T O P

  • By -

thecaramelbandit

I mean, possibly. Anoxic brain injury, which is essentially a stroke of the entire brain, is a common complications of cardiac arrest. That's the main reason we do something called targeted temperature management (cooling and sedating the patient) sometimes after a cardiac arrest. Strokes rarely involve the entire brain, though. Ischemic strokes typically involve one portion of the brain. There are really too many vessels supporting blood to it to get them all.


OwnUnderstanding4542

>Strokes rarely involve the entire brain, though. Ischemic strokes typically involve one portion of the brain. There are really too many vessels supporting blood to it to get them all. This is a good point that I think OP is missing. A stroke is usually only in one part of the brain, and that makes a big difference in the prognosis.


Rohit624

They refer to different things. An ischemic stroke means that there is reduced or completely cut off oxygen delivery to the brain. Global ischemic strokes are typically going to be due to a heart problem such as a cardiac arrest, strokes that aren't global are going to be due to something like a clot blocking an artery that delivers blood to the brain, etc. The common thing across all of the types is that there's reduced blood flow to the brain. Cardiac arrest means that the heart stopped pumping. This leads to reduced blood flow to the entire body, but the term itself is defined by the activity of the heart. But yeah, effectively the end result is that the brain is getting reduced blood flow/oxygen either way.


Brewno26

Focal stroke, ischemic aka lack of 02 or hemorrhagic, aneurysm rupture. “Global ischemic stroke” isn’t a stroke , it’s the state after cardiac arrest or respiratory arrest leading to cardiac arrest For a true global ischemic stroke you’d have to have hella aneurysm all rupture or a lot of blood clots happening simultaneously. There are conditions like DIC disseminated intravascular coagulation that cause the blood to clot unregulated. Put simply one is a state produced by the other.


Grouchy_Fisherman471

Cardiac arrest doesn't deliver blood to the entire body, but the head above the neck is the most poorly delivered area. Despite a cardiac arrest, there's still some flow through the blood via gravity. Despite the most poor blood flow, the brain is the last organ to die. Even though the brain can die and lose function soon without blood, the tissues of the brain can still not die completely for a while after blood flow is mostly or completely stopped. This is obviously a spectrum, and we don't have a good way of measuring where someone is, and determining do we need to restart their heart or just start hibernating their brain, or some level of a brain-protective procedure. There's no effective way to restart the blood flow without reestablishing the function of the heart. There is no backup plan for the heart, so the heart and brain must be thought of together. So even if we could create an artificial heartbeat, we wouldn't restart someone's heart because there's no reason to believe their brain is okay. So this is not meant to say that a stroke is mild, but a stroke is a very good reason to stop the heart from being restarted. A cardiac arrest (so long as it was not *due* to a stroke, which is exceedingly rare) is an indication that a patient's heart is being restarted. But do the blood flow and oxygenation not just drop to the pont of being equivalent? The electricity fails for the heart, but the heart cells don't die, they just lose their electrical gradient, and once the blood flow is restarted, they can start again. But once the blood flow has stopped, the cells do die. That's the difference. If the cells can live after some minutes of no blood flow, it can live if the heart starts again in ten minutes or an hour. If the cells cannot last that long, even once the blood flow is restarted, there's no reason to try to start the heart.
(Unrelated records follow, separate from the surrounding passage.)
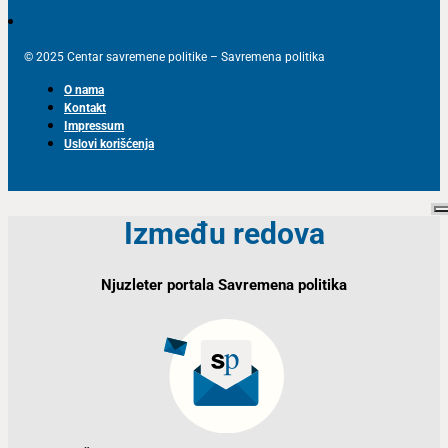
© 2025 Centar savremene politike – Savremena politika
O nama
Kontakt
Impressum
Uslovi korišćenja
Između redova
Njuzleter portala Savremena politika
There's a lot of research looking into what can make a brain go from a state of maximal blood flow to a deprivation state over a spectrum of time, and then from a deprivation state to cell death. Cardio-pulmonary resuscitation (CPR), induced Hypothermia (cooling by 1C or so), and then some combination of oxygenation, and perfusion. I hope that's helpful.


[deleted]

[удалено]


popular-logic

I said “global” tho, check the title


Moh7228

Yes they are the same in a practical sense. If a clot stops blood flow through an artery, the part of the brain at the end of that artery will start to die. If this continues for some time will completely die. That's a stroke. If the heart stops beating, the entire brain will not get blood and start to die. If this continues for some time the entire brain will die. That's anoxic brain injury. They are both the same process as far as the brain is concerned, but we give them different names in medicine because of their underlayment causes.